The very basic idea of error-alignment is given in the following paper in terms of *reordering high entropy bits*:
> Vestergaard, Rasmus, Daniel E. Lucani, and Qi Zhang. "Generalized deduplication: Lossless compression for large amounts of small IoT data." European Wireless 2019; 25th European Wireless Conference. VDE, 2019.

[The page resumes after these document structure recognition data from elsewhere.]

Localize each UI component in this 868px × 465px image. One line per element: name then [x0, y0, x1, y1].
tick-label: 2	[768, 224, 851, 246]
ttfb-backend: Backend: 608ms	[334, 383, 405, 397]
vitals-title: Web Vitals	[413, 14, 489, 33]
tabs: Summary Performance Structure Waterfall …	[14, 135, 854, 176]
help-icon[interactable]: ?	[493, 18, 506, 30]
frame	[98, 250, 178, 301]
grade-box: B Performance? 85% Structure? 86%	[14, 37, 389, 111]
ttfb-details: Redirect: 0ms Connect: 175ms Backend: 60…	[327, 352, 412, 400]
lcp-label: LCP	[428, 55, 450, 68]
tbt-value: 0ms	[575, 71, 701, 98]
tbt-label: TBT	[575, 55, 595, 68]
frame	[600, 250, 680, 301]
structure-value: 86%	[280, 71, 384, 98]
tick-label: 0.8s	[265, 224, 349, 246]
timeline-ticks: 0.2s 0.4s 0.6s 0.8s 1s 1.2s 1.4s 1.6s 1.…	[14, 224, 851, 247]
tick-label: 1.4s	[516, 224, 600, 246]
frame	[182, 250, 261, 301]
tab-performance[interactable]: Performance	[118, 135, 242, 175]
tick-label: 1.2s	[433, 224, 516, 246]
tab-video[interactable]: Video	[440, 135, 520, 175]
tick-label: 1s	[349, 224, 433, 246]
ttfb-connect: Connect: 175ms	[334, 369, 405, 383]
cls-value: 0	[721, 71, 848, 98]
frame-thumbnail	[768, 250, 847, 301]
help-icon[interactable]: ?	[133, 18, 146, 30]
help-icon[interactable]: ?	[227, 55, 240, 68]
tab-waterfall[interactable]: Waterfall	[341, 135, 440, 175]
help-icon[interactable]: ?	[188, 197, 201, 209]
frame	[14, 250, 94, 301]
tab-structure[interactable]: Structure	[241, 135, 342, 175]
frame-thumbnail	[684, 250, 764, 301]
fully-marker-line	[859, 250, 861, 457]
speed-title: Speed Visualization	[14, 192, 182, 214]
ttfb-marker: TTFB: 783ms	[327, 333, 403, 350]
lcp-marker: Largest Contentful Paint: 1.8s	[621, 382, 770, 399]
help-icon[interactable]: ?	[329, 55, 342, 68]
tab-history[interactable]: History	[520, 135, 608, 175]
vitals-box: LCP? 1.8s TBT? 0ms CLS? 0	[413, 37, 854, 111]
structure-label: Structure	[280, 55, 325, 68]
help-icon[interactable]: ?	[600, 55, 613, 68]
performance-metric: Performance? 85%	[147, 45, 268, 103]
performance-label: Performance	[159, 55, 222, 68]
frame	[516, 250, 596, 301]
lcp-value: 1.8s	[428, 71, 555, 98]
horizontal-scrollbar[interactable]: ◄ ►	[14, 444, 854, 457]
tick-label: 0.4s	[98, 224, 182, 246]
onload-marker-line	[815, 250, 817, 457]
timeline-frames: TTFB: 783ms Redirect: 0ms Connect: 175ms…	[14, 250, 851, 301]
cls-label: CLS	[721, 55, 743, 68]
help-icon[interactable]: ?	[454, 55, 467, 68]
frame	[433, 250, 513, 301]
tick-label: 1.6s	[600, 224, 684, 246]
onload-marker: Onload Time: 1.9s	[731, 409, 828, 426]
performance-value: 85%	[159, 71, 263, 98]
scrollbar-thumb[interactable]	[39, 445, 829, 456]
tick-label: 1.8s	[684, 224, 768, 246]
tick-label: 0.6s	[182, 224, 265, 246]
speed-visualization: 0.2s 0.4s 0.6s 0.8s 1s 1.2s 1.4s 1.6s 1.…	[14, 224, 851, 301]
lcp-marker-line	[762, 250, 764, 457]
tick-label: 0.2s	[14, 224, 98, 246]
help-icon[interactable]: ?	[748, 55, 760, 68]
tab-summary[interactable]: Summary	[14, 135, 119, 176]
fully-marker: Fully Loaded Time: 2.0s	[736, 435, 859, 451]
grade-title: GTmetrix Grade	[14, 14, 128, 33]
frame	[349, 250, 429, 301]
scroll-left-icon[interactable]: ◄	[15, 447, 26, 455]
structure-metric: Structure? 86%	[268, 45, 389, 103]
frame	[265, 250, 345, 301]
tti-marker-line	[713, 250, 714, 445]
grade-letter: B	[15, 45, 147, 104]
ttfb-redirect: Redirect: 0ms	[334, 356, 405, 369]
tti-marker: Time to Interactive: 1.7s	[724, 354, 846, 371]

In our concept, the idea is a bit more generalized by employing *lienar transformation* instead of reordering (permutation). In particular for a specific data type, we first fix a linear transformation `T: GF(256)^n -> GF(256)^n`, i.e., a nonsingular `n x n` matrix `T` over `GF(256)`. Note that the simplest `T` is typically a simple permutation matrix to align error symbols to the last positions, as given in the above paper. We then execute the precoding on a given chunk `c` as follows.
```
[xl, xr] = cT,
```
where `xl in GF(256)^k` and `xr in GF(256)^{n-k}`. Then, the base `cw` and the deviation `er` are calculated on `[xl, xr]` instead of `[cl, cr]` by the above approach, as follows:
```
cw = xl G
= [xl, xl P],
er = [0,...,0, xl P + xr],
```
and `xl` is recoded as a base and `xl P + xr` is regarded as a deviation in a deduplicated data stream and the GD dictionary.

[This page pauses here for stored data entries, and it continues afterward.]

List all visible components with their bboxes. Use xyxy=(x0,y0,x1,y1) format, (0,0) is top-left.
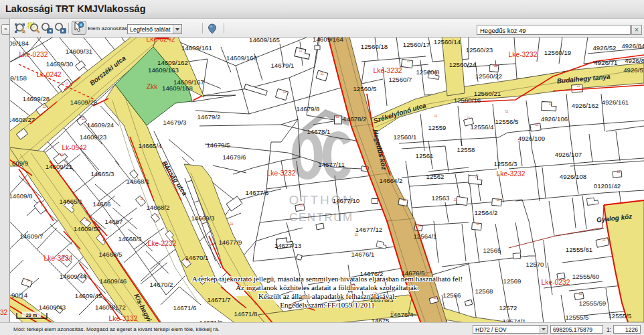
svg-text:11: 11 xyxy=(505,109,508,113)
svg-text:11: 11 xyxy=(418,223,421,227)
svg-text:4926/84: 4926/84 xyxy=(621,42,644,50)
svg-text:14664/2: 14664/2 xyxy=(379,177,402,184)
svg-text:12558: 12558 xyxy=(457,146,475,153)
svg-text:12560/23: 12560/23 xyxy=(466,46,493,54)
svg-text:14609/31: 14609/31 xyxy=(66,48,92,55)
svg-text:4926/8: 4926/8 xyxy=(625,57,644,64)
svg-text:12566: 12566 xyxy=(443,291,461,299)
svg-text:11: 11 xyxy=(453,198,457,202)
svg-text:11: 11 xyxy=(185,258,189,262)
svg-text:14609/172: 14609/172 xyxy=(95,304,126,311)
svg-text:11: 11 xyxy=(299,49,302,53)
svg-text:14609/45: 14609/45 xyxy=(75,292,102,299)
svg-text:11: 11 xyxy=(65,81,68,85)
svg-text:11: 11 xyxy=(433,70,436,74)
svg-text:12559: 12559 xyxy=(428,124,447,131)
svg-text:11: 11 xyxy=(299,203,303,207)
svg-text:12555/5: 12555/5 xyxy=(608,312,631,320)
svg-text:90/14: 90/14 xyxy=(11,291,28,299)
svg-text:14609/168: 14609/168 xyxy=(162,84,193,92)
svg-text:11: 11 xyxy=(283,90,286,94)
svg-text:12560/14: 12560/14 xyxy=(434,38,461,46)
svg-text:14609/8: 14609/8 xyxy=(10,192,33,200)
svg-text:14678/1: 14678/1 xyxy=(307,128,330,135)
svg-text:14668/1: 14668/1 xyxy=(126,178,149,185)
svg-text:14609/161: 14609/161 xyxy=(181,44,212,52)
svg-text:Lke-2232: Lke-2232 xyxy=(148,240,177,247)
svg-text:11: 11 xyxy=(402,198,406,202)
svg-text:14679/3: 14679/3 xyxy=(163,119,186,126)
svg-text:12560/16: 12560/16 xyxy=(454,96,481,104)
svg-text:11: 11 xyxy=(433,295,436,299)
svg-text:14677/8: 14677/8 xyxy=(245,189,268,196)
svg-text:4926/161: 4926/161 xyxy=(602,98,629,106)
svg-text:12560/19: 12560/19 xyxy=(544,49,571,56)
svg-text:Készült az állami alapadatok f: Készült az állami alapadatok felhasználá… xyxy=(258,292,396,300)
svg-text:12560/18: 12560/18 xyxy=(361,43,388,50)
svg-text:12560/1: 12560/1 xyxy=(393,133,416,141)
svg-text:11: 11 xyxy=(535,123,538,127)
svg-text:14671/8: 14671/8 xyxy=(234,310,257,318)
svg-text:4926/5: 4926/5 xyxy=(623,66,643,74)
svg-text:14609/7: 14609/7 xyxy=(19,232,43,240)
svg-text:11: 11 xyxy=(406,59,410,63)
svg-text:14665/3: 14665/3 xyxy=(90,170,114,178)
svg-text:12556/3: 12556/3 xyxy=(493,160,517,168)
svg-text:11: 11 xyxy=(230,222,233,226)
svg-text:14671/6: 14671/6 xyxy=(173,304,196,312)
svg-text:14670/2: 14670/2 xyxy=(149,281,173,288)
svg-text:12563: 12563 xyxy=(432,194,450,202)
svg-text:14676/1: 14676/1 xyxy=(351,251,374,258)
svg-text:Lke-0242: Lke-0242 xyxy=(147,38,175,43)
svg-text:12555/61: 12555/61 xyxy=(566,246,592,253)
svg-text:4926/106: 4926/106 xyxy=(541,115,568,123)
svg-text:12555/59: 12555/59 xyxy=(579,299,606,307)
svg-text:4926/108: 4926/108 xyxy=(560,173,586,180)
svg-text:12560/7: 12560/7 xyxy=(388,76,412,83)
svg-text:11: 11 xyxy=(354,232,357,237)
svg-text:11: 11 xyxy=(390,310,394,314)
svg-text:14665/1: 14665/1 xyxy=(59,198,82,205)
svg-text:4926/109: 4926/109 xyxy=(518,135,545,142)
svg-text:12568: 12568 xyxy=(475,287,493,295)
svg-text:14671/7: 14671/7 xyxy=(207,296,230,304)
svg-text:A térkép tájékoztató jellegű,: A térkép tájékoztató jellegű, másolata s… xyxy=(192,275,463,283)
svg-text:11: 11 xyxy=(493,64,497,68)
svg-text:14677/10: 14677/10 xyxy=(333,197,360,204)
svg-text:12555/60: 12555/60 xyxy=(572,273,600,280)
svg-text:14677/12: 14677/12 xyxy=(355,226,382,233)
svg-text:12565: 12565 xyxy=(483,247,501,254)
svg-text:11: 11 xyxy=(467,116,470,120)
svg-text:14668/3: 14668/3 xyxy=(118,235,141,243)
svg-text:11: 11 xyxy=(140,196,143,200)
svg-text:12572: 12572 xyxy=(499,304,517,312)
svg-text:12564/1: 12564/1 xyxy=(413,232,436,240)
svg-text:11: 11 xyxy=(548,101,552,105)
svg-text:14666: 14666 xyxy=(93,200,111,208)
svg-text:11: 11 xyxy=(85,218,88,222)
svg-text:12556/4: 12556/4 xyxy=(470,123,494,131)
svg-text:12560/22: 12560/22 xyxy=(475,72,502,80)
svg-text:4926/52: 4926/52 xyxy=(592,44,616,52)
svg-text:14677/11: 14677/11 xyxy=(318,161,345,168)
svg-text:14679/2: 14679/2 xyxy=(197,113,220,121)
svg-text:11: 11 xyxy=(320,72,323,76)
svg-text:14679/1: 14679/1 xyxy=(270,62,294,69)
svg-text:14609/25: 14609/25 xyxy=(70,98,97,106)
svg-text:i: i xyxy=(80,22,82,27)
svg-text:4926/162: 4926/162 xyxy=(572,102,598,109)
svg-text:14609/44: 14609/44 xyxy=(60,273,87,280)
svg-text:14668/2: 14668/2 xyxy=(146,204,169,211)
svg-text:11: 11 xyxy=(156,213,159,217)
svg-text:11: 11 xyxy=(578,291,582,295)
svg-text:12564/2: 12564/2 xyxy=(474,209,497,216)
svg-text:20 m: 20 m xyxy=(25,312,37,318)
svg-text:09/184: 09/184 xyxy=(10,40,29,47)
svg-text:11: 11 xyxy=(40,203,44,207)
svg-text:14677/13: 14677/13 xyxy=(274,242,301,249)
svg-text:12555/5: 12555/5 xyxy=(565,314,588,321)
svg-text:Lke-3232: Lke-3232 xyxy=(509,51,538,58)
svg-text:11: 11 xyxy=(350,198,353,202)
svg-text:14609/46: 14609/46 xyxy=(100,277,127,285)
svg-text:14609/164: 14609/164 xyxy=(313,38,343,43)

We should note that *the linear transformation `T` pushes the virtual errors contained in `c` of the specific data form to the last `n-k` symbols of a transformed chunk of `n` symbols.*
The above operations are simply concatenated into the following:
```
T= [Tl | Tr]
cw = c Tl G = [c Tl, c Tl P]
er = [0,...,0, c Tl P + c Tr]
```
Since it is known that we need to properly configure virtual error positions to achieve better deduplication performance, code length and error-positions have been considered to be dynamically adjusted by splitting a chunk into subchunks forming a specific pattern of fluctuationss. In contrast, the error-alignment approach simply align errors in data chunk to the last positions, and a data chunk is processed by a single GD instance with single code parameter.
Anyways, **the most important factor to achieve better deduplication rate in GD is the estimation of fluctuation/virtual-error patterns contained in given data chunks**.